We have proposed a new approach for detecting abnormal pathways in GRNs based on G-network modelling. This method provides an effective way to describe the flows of gene expression signals including negative or inhibitory effects on gene expression. Using some experimental data, we show that one advantage of our approach is that it can detect abnormal information flows in the dynamics of gene pathways. Thanks to existing G-network theory, the model uses a computationally tractable steady-state analysis and therefore does not require a large number of samples from time-dependent data. Moreover the analytic solution provided by G-network theory offers the possibility that our approach may be extended to very large-scale GRN systems.

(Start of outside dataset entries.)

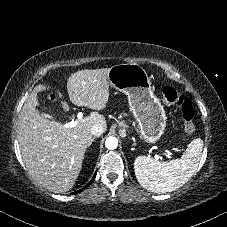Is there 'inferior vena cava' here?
Returning <instances> with one entry per match:
<instances>
[{"mask_svg": "<svg viewBox=\"0 0 227 227\" xmlns=\"http://www.w3.org/2000/svg\"><path fill=\"white\" fill-rule=\"evenodd\" d=\"M106 128L102 124H95L91 128V134L94 136H100Z\"/></svg>", "mask_w": 227, "mask_h": 227, "instance_id": "1", "label": "inferior vena cava"}]
</instances>
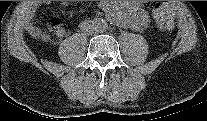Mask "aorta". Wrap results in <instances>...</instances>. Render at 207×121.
<instances>
[{
  "mask_svg": "<svg viewBox=\"0 0 207 121\" xmlns=\"http://www.w3.org/2000/svg\"><path fill=\"white\" fill-rule=\"evenodd\" d=\"M134 1L130 2H123V1H113L112 5L109 7V18L113 24L123 27V28H129L131 27L133 23L132 19V9L134 8L135 3H132ZM96 30L99 32H104L105 28V22L104 21H98L96 22Z\"/></svg>",
  "mask_w": 207,
  "mask_h": 121,
  "instance_id": "1",
  "label": "aorta"
}]
</instances>
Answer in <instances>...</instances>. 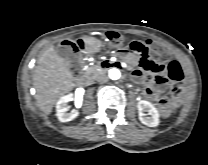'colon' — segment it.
Here are the masks:
<instances>
[{
	"instance_id": "1",
	"label": "colon",
	"mask_w": 208,
	"mask_h": 165,
	"mask_svg": "<svg viewBox=\"0 0 208 165\" xmlns=\"http://www.w3.org/2000/svg\"><path fill=\"white\" fill-rule=\"evenodd\" d=\"M106 41L112 47L123 48L122 51L127 50L136 53L140 57V66L146 72H152L160 68L166 60L167 52L164 48L151 42L141 43L138 41L127 42L117 32H107ZM78 50V45L72 41H65L61 45V53L63 55H71ZM181 92L180 86L173 87L174 95H179ZM176 107V100L173 97L165 96L159 101V110L163 115H167Z\"/></svg>"
}]
</instances>
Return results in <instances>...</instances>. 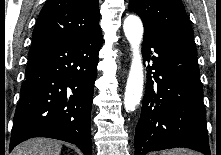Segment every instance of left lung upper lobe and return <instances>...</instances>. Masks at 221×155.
Instances as JSON below:
<instances>
[{
    "label": "left lung upper lobe",
    "instance_id": "5c2ea615",
    "mask_svg": "<svg viewBox=\"0 0 221 155\" xmlns=\"http://www.w3.org/2000/svg\"><path fill=\"white\" fill-rule=\"evenodd\" d=\"M129 9L141 17L144 31L196 49L193 30L181 0H130Z\"/></svg>",
    "mask_w": 221,
    "mask_h": 155
}]
</instances>
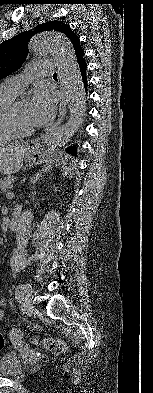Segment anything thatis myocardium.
Segmentation results:
<instances>
[{"label":"myocardium","mask_w":153,"mask_h":393,"mask_svg":"<svg viewBox=\"0 0 153 393\" xmlns=\"http://www.w3.org/2000/svg\"><path fill=\"white\" fill-rule=\"evenodd\" d=\"M19 102L20 101L13 102V104L10 107V111H9L10 126L17 137H27L30 134H32L34 130L32 128H24L21 126L16 115V107L19 104Z\"/></svg>","instance_id":"f54148a6"}]
</instances>
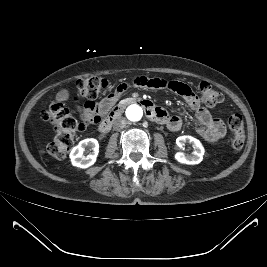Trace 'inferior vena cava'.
<instances>
[{"mask_svg": "<svg viewBox=\"0 0 267 267\" xmlns=\"http://www.w3.org/2000/svg\"><path fill=\"white\" fill-rule=\"evenodd\" d=\"M126 124H127V121L124 118H119L114 121L113 128L114 130H121L125 128Z\"/></svg>", "mask_w": 267, "mask_h": 267, "instance_id": "1", "label": "inferior vena cava"}]
</instances>
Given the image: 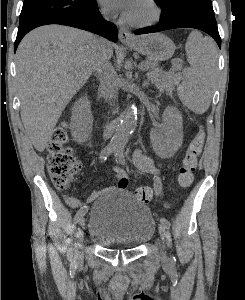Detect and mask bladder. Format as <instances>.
Returning a JSON list of instances; mask_svg holds the SVG:
<instances>
[{"label":"bladder","instance_id":"31cf9c89","mask_svg":"<svg viewBox=\"0 0 245 300\" xmlns=\"http://www.w3.org/2000/svg\"><path fill=\"white\" fill-rule=\"evenodd\" d=\"M155 231L150 208L124 189L103 192L89 211L87 234L101 247L136 249L149 242Z\"/></svg>","mask_w":245,"mask_h":300}]
</instances>
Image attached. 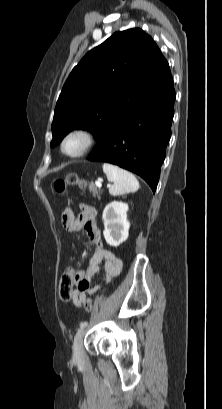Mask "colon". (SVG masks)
<instances>
[{
  "instance_id": "1",
  "label": "colon",
  "mask_w": 222,
  "mask_h": 409,
  "mask_svg": "<svg viewBox=\"0 0 222 409\" xmlns=\"http://www.w3.org/2000/svg\"><path fill=\"white\" fill-rule=\"evenodd\" d=\"M77 186L79 188H84L86 186L85 181L79 179L76 175L70 174L65 179L57 180L54 183V189L59 195H64L67 192L68 187ZM76 267L70 266L64 272L59 285V296L63 301H68L71 299L74 284L72 283L73 278L71 277L72 271ZM78 269V268H77ZM87 313L92 310V301L88 298L87 302L84 304Z\"/></svg>"
}]
</instances>
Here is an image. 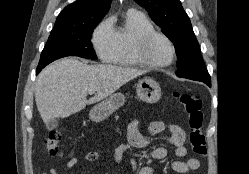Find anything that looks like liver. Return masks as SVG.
<instances>
[{
    "mask_svg": "<svg viewBox=\"0 0 249 174\" xmlns=\"http://www.w3.org/2000/svg\"><path fill=\"white\" fill-rule=\"evenodd\" d=\"M146 71L109 64L88 65L65 58L41 71L35 87V101L46 124L50 119L66 118L112 95L130 80ZM90 91L96 94L87 100Z\"/></svg>",
    "mask_w": 249,
    "mask_h": 174,
    "instance_id": "6515ba94",
    "label": "liver"
}]
</instances>
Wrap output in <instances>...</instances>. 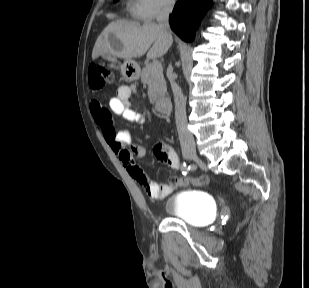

In order to exploit this analytical tool, our work shows that a successful application of this method requires that the model be started with a reliable prior network structure based on real experimental data, or carefully calibrated GRN information. Though our intial experimental evaluation appears quite positive, further experimental studies will be needed to validate the proposed approach and apply it to attain biological meaningful and clinically useful results.